Breathe with me for a moment. Place your hands on your stomach and feel it expand as you inhale. Then let it contract and deflate as you exhale. That cycle happens, on average, 720 times an hour, more than 17,000 times a day—without your even thinking about it.

The biological wonder of a breath is so easy to take for granted, but every now and again I get still enough to notice it. And when I do: Wow! I stand in awe of the miracle that is life.

This time of year I like to be barefoot as often as possible, walking across an earthy carpet of freshly mown grass. Wow, it feels so good!

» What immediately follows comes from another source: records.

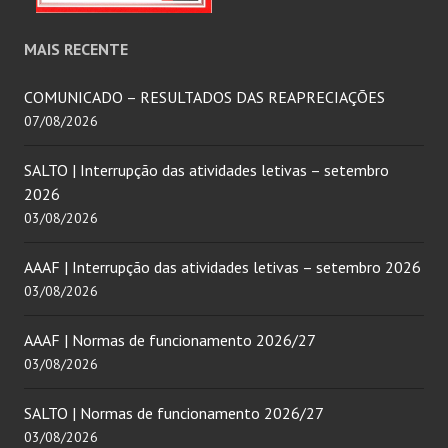
MAIS RECENTE
COMUNICADO – RESULTADOS DAS REAPRECIAÇÕES
07/08/2026
SALTO | Interrupção das atividades letivas – setembro
2026
03/08/2026
AAAF | Interrupção das atividades letivas – setembro 2026
03/08/2026
AAAF | Normas de funcionamento 2026/27
03/08/2026
SALTO | Normas de funcionamento 2026/27
03/08/2026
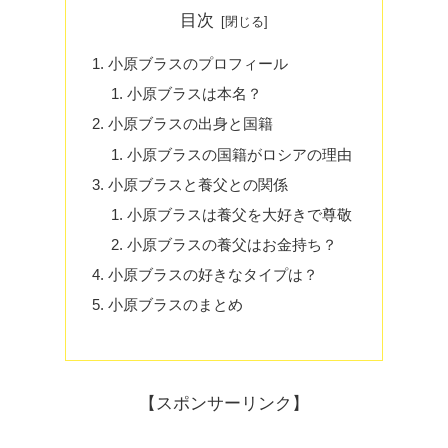
目次
小原ブラスのプロフィール
小原ブラスは本名？
小原ブラスの出身と国籍
小原ブラスの国籍がロシアの理由
小原ブラスと養父との関係
小原ブラスは養父を大好きで尊敬
小原ブラスの養父はお金持ち？
小原ブラスの好きなタイプは？
小原ブラスのまとめ
【スポンサーリンク】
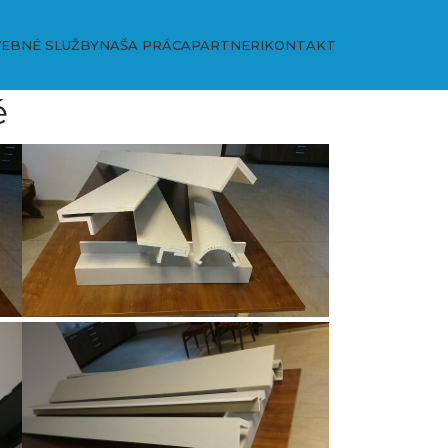
EBNÉ SLUŽBY
NAŠA PRÁCA
PARTNERI
KONTAKT
́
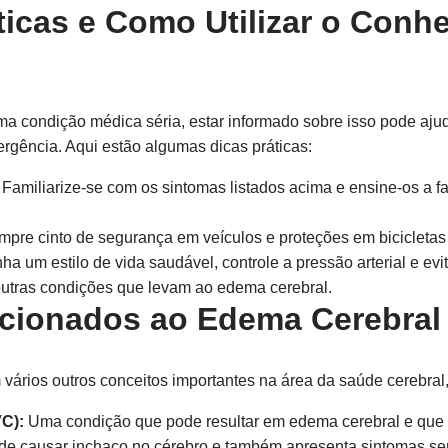
ticas e Como Utilizar o Conh
a condição médica séria, estar informado sobre isso pode ajud
rgência. Aqui estão algumas dicas práticas:
Familiarize-se com os sintomas listados acima e ensine-os a fa
pre cinto de segurança em veículos e proteções em bicicletas 
a um estilo de vida saudável, controle a pressão arterial e evi
outras condições que levam ao edema cerebral.
acionados ao Edema Cerebral
vários outros conceitos importantes na área da saúde cerebral
VC):
Uma condição que pode resultar em edema cerebral e que 
e causar inchaço no cérebro e também apresenta sintomas se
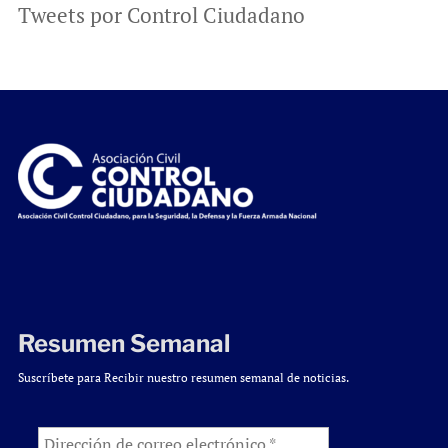
Tweets por Control Ciudadano
Resumen Semanal
Suscríbete para Recibir nuestro resumen semanal de noticias.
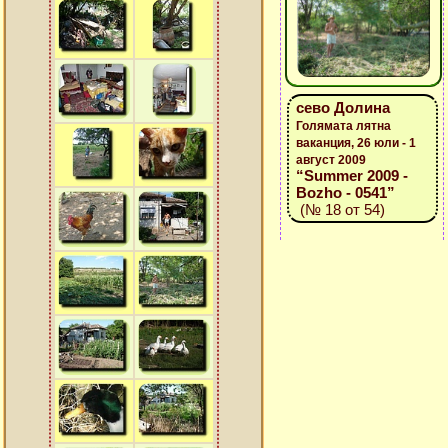
сево Долина
Голямата лятна
ваканция, 26 юли - 1
август 2009
“Summer 2009 -
Bozho - 0541”
(№ 18 от 54)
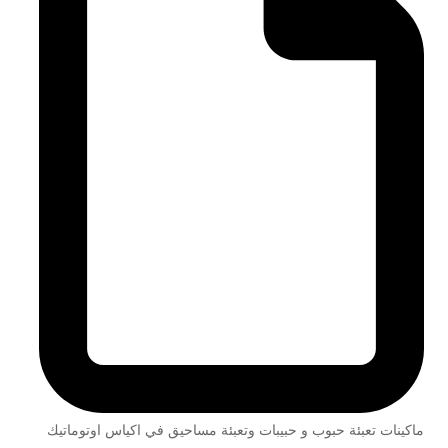
ماكينات تعبئة حبوب و حبيبات وتعبئة مساحيق في اكياس اوتوماتيك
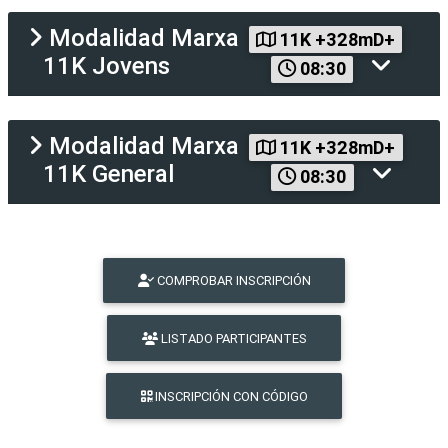
Modalidad
Marxa
11K +328mD+
11K Jovens
08:30
Modalidad
Marxa
11K +328mD+
11K General
08:30
COMPROBAR INSCRIPCIÓN
LISTADO PARTICIPANTES
INSCRIPCIÓN CON CÓDIGO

Another wow: Every night at sunset, friends and neighbors gather on my front porch to watch what we call the greatest show on Earth. We take pictures and compare the color variations of each magnificent light show as the sun dips below the horizon.

The other day it rained for four hours straight. A steady downpour, and then suddenly it stopped. Wow! Everything—trees, fences, sky—was luminescent.

For me, nature is one great big wow after another, and sometimes its smallest offerings are the ones that open my soul to its splendor. For my birthday this year, Diane, a florist who has created spectacular arrangements of every sort for me, gave me one of my most treasured gifts ever: two small leaves shaped like hearts. I keep them pressed between the pages of my favorite book, Eckhart Tolle's A New Earth. Every time I open it, I am reminded how simple and beautiful life can be—if we choose to see it that way.